▸ **TASK PROMPT**
Output nothing but the lines from the one holding "Masas madre. Alternativas" to the end of the listing. Reproduce them exactly, without the pictures.

─── MATERIAL TO PROCESS

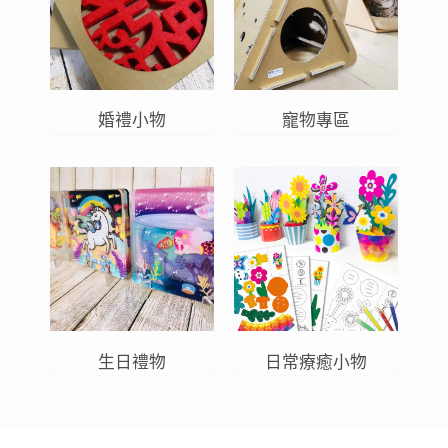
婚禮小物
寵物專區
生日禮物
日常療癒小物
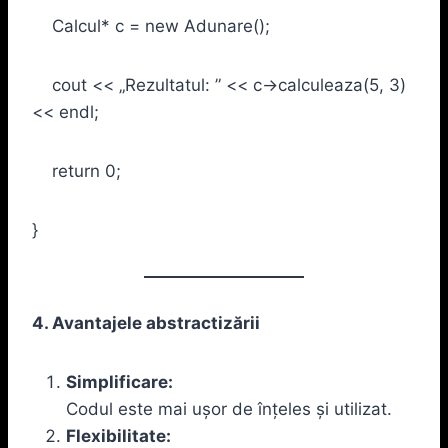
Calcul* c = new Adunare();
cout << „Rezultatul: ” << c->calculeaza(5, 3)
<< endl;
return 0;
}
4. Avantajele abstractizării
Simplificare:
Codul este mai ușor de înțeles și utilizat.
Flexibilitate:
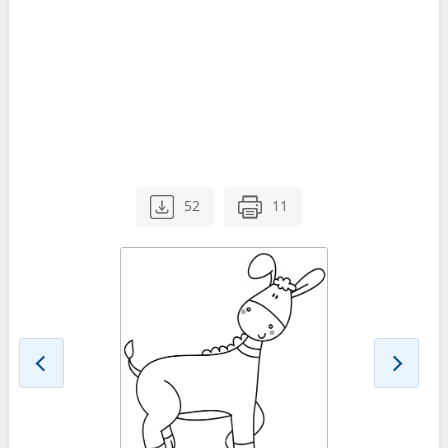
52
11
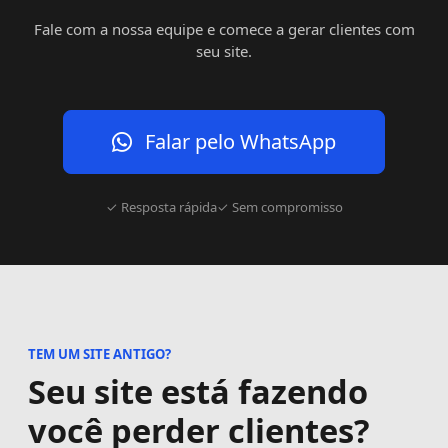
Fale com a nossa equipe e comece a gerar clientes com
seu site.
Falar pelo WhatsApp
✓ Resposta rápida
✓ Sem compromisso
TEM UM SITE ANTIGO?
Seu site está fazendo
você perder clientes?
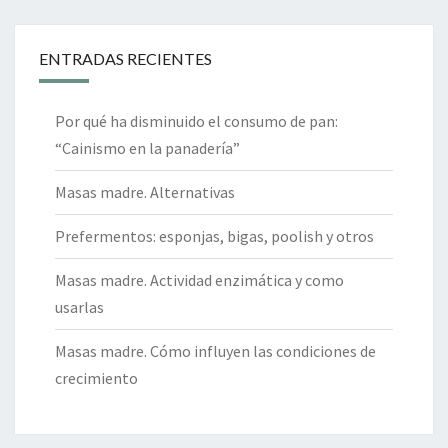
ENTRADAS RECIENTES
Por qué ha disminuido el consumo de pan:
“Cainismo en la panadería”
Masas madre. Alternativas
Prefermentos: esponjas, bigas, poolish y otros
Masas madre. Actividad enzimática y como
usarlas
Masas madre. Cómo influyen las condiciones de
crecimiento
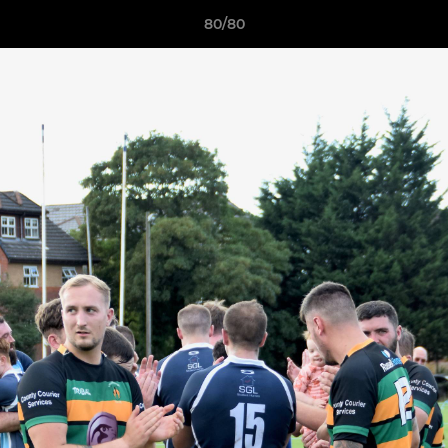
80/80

──────

▸ **SOLUTION TO THIS EXERCISE**
Masas madre. Alternativas
Prefermentos: esponjas, bigas, poolish y otros
Masas madre. Actividad enzimática y como
usarlas
Masas madre. Cómo influyen las condiciones de
crecimiento
80/80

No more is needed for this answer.